History

‘A Shot Came Out of Nowhere’

CT reported on the assassination of a president, a Supreme Court ban on Bible-reading in schools, and Martin Luther King Jr.’s “I Have a Dream” speech.

An image of President Kennedy.
Christianity Today December 5, 2025
Illustration by Christianity Today / Source Images: Getty

CT in 1963 covered one of American history’s tumultuous years. When President John F. Kennedy was assassinated in Dallas, editors in the magazine’s Washington, DC, office collected religious leaders’ comments on “The Death of the President” and tried to capture the feeling of the moment:

A shot came out of nowhere and changed a thousand things around the world.
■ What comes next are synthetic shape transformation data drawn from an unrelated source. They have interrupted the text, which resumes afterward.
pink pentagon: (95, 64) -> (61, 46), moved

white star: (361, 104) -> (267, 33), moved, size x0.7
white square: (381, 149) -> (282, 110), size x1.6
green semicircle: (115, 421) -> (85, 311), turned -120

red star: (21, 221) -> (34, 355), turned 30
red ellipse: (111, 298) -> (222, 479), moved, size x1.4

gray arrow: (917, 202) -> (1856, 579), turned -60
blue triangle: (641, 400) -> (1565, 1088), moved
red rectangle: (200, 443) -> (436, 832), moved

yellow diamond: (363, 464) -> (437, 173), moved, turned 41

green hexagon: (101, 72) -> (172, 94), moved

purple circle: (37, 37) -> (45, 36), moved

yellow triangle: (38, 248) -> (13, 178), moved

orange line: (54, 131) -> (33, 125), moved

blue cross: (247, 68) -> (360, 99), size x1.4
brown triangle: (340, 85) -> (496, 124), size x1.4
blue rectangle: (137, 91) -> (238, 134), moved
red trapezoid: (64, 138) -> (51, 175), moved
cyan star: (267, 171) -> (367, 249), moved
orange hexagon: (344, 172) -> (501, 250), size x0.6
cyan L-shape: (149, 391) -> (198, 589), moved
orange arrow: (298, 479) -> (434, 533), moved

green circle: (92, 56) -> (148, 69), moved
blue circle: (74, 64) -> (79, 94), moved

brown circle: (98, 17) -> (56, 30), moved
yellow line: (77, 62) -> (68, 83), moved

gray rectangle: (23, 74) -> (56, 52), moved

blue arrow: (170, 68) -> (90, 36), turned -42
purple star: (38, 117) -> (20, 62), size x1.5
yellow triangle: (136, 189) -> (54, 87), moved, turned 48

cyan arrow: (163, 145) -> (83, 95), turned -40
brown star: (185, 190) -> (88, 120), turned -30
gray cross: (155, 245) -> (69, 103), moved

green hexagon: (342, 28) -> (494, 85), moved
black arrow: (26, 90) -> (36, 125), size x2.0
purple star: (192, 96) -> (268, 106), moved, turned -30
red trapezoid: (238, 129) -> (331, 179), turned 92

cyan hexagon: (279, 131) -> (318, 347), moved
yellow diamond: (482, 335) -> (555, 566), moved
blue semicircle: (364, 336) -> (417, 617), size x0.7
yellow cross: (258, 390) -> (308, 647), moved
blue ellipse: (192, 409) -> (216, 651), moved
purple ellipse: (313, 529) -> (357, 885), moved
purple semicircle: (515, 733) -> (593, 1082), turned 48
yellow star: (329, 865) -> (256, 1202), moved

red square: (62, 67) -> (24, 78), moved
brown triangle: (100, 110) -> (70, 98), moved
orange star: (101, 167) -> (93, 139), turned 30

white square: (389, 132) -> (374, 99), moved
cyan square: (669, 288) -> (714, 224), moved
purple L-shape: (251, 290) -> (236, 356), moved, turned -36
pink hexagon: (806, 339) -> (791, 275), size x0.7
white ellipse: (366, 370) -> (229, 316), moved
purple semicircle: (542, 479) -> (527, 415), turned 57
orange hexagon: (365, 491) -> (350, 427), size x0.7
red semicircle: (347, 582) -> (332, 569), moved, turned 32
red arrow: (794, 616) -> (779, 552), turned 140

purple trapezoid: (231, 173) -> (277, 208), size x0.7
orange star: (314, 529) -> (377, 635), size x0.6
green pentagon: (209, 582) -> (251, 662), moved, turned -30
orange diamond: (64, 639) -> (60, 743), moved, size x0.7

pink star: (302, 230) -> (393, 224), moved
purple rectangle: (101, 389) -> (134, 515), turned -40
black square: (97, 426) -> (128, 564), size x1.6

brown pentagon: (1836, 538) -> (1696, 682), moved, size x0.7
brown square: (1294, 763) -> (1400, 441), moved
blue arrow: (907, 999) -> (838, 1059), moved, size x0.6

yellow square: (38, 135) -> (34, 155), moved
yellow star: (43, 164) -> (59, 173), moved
An unknown assassin brought sudden and tragic end to the life of a world-renowned figure; John F. Kennedy was dead by the hand of an evil man whom nobody knew, and who will be known only as long as his infamy is remembered. …

In one tragic moment, an unexpected event changed the plans and hopes of many people and of a nation. Strategies devised with an eye to next year’s presidential elections were suddenly obsolete. The whole civil rights issue at once took on new but unknown dimensions. … So little, one shot, by one unknown man, changed so much. …

During the 35 minutes that the fallen President lay dying in a Dallas hospital, three men gathered dead leaves and leisurely loaded them into a truck that stood on the circular drive that fronts the White House. The whirring blades of a helicopter could be seen above the grass in the back of what was the Kennedy home. Here of all places everything looked normal on this warm, gray, November day.

But suddenly a flag was quietly lowered to half mast above the white mansion. Others on surrounding public buildings were similarly lowered, and the eye received the message that the mind found impossible to believe. The President was dead.

Authorities identified the assassin as Lee Harvey Oswald—a lone gunman, they said, but one whose sketchy past, shadowy meetings with underworld figures, and sudden death in police custody would fuel decades of conspiracy theories. CT sent a correspondent to interview the accused killer’s mother.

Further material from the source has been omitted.